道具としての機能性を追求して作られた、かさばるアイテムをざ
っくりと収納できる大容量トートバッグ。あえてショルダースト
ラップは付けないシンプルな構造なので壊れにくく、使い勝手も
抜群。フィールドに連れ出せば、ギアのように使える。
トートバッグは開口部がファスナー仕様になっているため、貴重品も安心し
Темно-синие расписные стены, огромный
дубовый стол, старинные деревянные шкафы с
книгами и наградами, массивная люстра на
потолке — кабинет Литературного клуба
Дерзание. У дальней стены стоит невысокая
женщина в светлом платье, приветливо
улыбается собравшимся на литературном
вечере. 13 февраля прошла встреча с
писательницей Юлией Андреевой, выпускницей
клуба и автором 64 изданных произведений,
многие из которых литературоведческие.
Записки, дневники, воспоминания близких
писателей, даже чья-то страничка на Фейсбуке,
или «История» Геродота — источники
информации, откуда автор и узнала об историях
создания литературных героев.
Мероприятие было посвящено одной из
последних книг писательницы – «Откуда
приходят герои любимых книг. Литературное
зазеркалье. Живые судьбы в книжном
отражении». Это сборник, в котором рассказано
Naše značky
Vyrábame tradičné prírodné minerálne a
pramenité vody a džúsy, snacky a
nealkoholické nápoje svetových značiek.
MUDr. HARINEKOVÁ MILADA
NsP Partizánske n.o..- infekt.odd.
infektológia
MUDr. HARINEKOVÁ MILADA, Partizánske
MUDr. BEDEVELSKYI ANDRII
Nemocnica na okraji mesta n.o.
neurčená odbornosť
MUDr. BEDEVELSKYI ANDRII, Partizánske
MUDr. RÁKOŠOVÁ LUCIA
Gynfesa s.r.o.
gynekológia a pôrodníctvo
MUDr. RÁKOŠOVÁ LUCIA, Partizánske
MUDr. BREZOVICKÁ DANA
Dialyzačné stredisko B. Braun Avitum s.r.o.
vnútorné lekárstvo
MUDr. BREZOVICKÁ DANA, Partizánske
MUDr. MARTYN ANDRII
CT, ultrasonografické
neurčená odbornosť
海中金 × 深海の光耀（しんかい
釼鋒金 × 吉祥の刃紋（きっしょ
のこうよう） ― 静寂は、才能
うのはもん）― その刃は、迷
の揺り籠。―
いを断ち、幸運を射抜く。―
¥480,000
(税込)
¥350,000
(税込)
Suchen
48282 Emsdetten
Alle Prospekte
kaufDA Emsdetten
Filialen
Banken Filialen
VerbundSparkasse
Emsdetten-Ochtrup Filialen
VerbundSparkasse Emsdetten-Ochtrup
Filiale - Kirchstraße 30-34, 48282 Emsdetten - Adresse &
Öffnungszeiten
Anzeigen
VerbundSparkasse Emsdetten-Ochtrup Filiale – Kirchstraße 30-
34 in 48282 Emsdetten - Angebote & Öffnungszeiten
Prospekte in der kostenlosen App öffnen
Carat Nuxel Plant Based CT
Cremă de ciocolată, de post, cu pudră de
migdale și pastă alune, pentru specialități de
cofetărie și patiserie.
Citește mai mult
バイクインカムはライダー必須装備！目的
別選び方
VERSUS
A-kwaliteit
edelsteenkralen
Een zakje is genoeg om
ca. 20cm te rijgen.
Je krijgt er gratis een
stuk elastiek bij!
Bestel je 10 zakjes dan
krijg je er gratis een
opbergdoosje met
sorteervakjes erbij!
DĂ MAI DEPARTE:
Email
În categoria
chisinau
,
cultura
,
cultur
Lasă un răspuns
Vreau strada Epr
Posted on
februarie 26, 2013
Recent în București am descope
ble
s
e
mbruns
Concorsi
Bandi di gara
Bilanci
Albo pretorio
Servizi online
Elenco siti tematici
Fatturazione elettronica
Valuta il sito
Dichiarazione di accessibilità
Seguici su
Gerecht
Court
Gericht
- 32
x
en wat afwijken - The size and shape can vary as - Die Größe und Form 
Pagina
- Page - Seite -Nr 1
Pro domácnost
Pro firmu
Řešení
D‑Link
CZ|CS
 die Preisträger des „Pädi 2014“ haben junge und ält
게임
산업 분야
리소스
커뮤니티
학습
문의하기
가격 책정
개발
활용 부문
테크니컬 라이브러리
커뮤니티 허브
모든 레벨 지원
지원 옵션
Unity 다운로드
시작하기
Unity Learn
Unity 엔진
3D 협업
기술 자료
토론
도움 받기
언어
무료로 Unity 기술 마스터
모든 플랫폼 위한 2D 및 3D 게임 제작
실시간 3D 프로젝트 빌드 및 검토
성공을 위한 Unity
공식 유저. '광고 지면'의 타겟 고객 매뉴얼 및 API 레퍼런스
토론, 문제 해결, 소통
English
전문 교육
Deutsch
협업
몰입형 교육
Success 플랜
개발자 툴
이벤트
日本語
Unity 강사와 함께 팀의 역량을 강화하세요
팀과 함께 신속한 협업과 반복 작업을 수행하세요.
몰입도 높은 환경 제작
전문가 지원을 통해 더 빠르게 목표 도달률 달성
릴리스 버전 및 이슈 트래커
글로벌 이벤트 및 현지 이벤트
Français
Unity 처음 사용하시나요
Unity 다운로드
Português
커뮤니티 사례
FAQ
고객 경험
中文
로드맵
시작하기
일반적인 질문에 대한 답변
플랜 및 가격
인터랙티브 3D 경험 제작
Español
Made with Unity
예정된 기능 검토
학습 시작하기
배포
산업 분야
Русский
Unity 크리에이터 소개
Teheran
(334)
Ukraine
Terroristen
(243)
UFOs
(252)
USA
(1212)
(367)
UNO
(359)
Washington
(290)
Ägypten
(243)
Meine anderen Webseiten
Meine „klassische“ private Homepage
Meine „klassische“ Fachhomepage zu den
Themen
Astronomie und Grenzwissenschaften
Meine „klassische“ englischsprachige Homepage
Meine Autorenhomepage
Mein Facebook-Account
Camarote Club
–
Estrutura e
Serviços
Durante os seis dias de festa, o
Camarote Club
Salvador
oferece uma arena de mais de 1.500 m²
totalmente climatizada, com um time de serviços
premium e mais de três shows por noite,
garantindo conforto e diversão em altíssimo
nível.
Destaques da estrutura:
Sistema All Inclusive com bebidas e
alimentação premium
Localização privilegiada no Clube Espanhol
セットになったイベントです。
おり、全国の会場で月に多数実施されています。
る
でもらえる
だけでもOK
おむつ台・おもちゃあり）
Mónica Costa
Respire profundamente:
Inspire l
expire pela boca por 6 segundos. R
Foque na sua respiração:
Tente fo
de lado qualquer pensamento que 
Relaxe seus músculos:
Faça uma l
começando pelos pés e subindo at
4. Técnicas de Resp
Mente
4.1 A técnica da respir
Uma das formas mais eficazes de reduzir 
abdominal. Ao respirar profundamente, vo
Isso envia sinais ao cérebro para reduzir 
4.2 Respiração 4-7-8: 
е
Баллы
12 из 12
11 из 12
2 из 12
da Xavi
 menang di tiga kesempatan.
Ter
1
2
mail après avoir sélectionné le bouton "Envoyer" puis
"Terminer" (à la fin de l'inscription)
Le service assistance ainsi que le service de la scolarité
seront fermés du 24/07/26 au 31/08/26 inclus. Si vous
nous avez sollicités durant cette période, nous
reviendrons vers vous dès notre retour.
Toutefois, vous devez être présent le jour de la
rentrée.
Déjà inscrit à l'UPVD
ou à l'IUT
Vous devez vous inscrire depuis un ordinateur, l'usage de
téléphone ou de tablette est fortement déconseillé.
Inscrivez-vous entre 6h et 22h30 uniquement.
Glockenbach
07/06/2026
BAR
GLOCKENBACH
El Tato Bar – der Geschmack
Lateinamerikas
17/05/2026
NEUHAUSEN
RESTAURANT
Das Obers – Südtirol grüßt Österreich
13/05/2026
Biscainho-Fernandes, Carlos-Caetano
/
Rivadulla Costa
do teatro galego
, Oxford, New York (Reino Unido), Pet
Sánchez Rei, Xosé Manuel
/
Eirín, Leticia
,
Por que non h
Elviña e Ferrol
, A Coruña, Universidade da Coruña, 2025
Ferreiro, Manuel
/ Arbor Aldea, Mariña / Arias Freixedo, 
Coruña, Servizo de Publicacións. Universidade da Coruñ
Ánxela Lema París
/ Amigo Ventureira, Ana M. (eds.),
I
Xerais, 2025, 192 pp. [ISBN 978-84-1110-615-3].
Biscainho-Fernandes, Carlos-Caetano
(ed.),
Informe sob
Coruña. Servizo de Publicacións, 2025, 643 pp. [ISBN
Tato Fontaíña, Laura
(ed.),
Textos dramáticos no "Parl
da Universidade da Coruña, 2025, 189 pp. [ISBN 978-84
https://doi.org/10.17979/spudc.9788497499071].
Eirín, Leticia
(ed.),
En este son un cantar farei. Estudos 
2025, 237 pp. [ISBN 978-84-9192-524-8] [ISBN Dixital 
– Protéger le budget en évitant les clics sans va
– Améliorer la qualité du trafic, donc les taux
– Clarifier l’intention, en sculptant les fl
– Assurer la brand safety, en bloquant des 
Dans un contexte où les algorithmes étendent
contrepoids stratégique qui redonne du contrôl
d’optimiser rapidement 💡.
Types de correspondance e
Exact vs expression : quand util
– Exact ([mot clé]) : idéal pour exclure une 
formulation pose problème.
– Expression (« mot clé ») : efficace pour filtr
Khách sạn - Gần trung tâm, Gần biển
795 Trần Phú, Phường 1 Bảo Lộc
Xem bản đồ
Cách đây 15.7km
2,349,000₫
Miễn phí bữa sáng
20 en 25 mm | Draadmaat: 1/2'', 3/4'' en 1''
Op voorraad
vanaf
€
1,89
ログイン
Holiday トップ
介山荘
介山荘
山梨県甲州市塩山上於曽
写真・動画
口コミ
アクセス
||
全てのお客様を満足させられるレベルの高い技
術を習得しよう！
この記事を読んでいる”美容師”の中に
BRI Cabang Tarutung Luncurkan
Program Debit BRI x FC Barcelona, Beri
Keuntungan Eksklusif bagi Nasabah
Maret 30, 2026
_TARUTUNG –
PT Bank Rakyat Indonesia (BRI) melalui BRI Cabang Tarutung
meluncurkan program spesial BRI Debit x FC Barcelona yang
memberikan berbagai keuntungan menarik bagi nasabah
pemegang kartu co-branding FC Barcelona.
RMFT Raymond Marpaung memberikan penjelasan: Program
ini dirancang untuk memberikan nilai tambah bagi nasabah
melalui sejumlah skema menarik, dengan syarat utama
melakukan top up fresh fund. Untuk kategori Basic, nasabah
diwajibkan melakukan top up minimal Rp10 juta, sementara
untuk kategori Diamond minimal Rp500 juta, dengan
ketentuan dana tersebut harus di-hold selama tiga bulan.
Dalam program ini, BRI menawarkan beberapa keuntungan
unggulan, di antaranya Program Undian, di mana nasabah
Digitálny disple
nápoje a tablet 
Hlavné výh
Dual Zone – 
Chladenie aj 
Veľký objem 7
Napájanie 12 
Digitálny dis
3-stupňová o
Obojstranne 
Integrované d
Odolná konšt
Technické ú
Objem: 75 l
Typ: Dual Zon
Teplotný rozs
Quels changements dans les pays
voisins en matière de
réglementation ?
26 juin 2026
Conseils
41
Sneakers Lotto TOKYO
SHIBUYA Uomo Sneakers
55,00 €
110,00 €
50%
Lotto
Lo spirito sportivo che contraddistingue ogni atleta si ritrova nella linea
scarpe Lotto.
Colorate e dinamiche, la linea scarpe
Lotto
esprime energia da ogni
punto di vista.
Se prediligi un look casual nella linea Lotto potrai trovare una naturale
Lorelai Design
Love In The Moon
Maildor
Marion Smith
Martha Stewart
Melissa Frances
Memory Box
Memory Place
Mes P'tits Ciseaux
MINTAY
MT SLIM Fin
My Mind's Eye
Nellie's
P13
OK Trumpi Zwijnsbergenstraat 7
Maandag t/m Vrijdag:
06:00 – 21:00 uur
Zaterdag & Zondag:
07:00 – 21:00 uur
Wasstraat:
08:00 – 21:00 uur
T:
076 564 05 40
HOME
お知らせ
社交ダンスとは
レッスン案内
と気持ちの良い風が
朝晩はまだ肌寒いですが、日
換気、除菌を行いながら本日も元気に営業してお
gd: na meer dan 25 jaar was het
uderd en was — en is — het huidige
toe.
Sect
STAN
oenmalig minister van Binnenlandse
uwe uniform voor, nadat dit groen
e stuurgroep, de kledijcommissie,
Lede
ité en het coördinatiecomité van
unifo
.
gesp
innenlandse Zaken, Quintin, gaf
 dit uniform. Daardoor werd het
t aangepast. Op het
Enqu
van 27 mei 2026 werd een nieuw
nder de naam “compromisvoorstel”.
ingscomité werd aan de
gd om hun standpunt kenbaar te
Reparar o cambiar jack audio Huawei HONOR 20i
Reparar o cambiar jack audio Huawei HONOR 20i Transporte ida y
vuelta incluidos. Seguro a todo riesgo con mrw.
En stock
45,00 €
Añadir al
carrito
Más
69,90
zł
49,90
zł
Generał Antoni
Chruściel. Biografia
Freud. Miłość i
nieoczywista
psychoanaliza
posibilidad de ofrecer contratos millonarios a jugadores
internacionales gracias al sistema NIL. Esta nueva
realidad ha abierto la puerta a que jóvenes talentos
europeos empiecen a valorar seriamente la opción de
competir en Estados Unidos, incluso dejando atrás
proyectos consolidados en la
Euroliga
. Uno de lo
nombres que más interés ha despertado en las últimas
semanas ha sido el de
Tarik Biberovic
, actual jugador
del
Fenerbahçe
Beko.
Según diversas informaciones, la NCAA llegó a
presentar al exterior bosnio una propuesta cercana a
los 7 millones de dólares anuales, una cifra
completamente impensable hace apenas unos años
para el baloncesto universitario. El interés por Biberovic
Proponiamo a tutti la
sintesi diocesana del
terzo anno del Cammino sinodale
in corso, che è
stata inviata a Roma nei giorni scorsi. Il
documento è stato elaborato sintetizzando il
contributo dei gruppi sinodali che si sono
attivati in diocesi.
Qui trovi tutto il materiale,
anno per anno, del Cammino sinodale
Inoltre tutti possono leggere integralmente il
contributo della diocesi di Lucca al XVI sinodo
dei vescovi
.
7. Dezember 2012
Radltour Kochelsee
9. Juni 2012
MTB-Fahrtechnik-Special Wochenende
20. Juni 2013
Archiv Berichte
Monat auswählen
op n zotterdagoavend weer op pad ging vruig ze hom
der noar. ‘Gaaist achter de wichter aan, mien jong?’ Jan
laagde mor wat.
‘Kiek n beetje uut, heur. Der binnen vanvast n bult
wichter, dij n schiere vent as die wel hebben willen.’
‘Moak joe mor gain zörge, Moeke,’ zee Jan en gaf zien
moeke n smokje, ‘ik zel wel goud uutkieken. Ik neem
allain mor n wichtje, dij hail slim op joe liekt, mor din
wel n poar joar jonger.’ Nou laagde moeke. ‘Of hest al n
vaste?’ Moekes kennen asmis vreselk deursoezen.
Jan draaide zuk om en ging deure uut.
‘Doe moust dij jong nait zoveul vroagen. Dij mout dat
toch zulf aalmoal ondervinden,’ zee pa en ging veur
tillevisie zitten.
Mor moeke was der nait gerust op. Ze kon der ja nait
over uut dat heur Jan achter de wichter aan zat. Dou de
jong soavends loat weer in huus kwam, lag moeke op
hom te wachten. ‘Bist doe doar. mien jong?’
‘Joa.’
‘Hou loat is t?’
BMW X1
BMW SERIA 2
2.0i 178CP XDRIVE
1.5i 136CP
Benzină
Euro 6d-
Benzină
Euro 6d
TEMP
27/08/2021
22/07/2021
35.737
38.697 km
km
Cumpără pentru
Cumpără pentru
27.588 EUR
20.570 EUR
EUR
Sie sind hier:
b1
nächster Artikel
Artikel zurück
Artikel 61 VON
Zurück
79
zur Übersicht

· · · · ·

- _WORK INSTRUCTION_
Word for word, restate the lines of the data above that fall between the line holding "Typ: Dual Zon" and the line holding "MT SLIM Fin", inclusive, and no other lines.

- _RESULT FOR THIS TASK_
Typ: Dual Zon
Teplotný rozs
Quels changements dans les pays
voisins en matière de
réglementation ?
26 juin 2026
Conseils
41
Sneakers Lotto TOKYO
SHIBUYA Uomo Sneakers
55,00 €
110,00 €
50%
Lotto
Lo spirito sportivo che contraddistingue ogni atleta si ritrova nella linea
scarpe Lotto.
Colorate e dinamiche, la linea scarpe
Lotto
esprime energia da ogni
punto di vista.
Se prediligi un look casual nella linea Lotto potrai trovare una naturale
Lorelai Design
Love In The Moon
Maildor
Marion Smith
Martha Stewart
Melissa Frances
Memory Box
Memory Place
Mes P'tits Ciseaux
MINTAY
MT SLIM Fin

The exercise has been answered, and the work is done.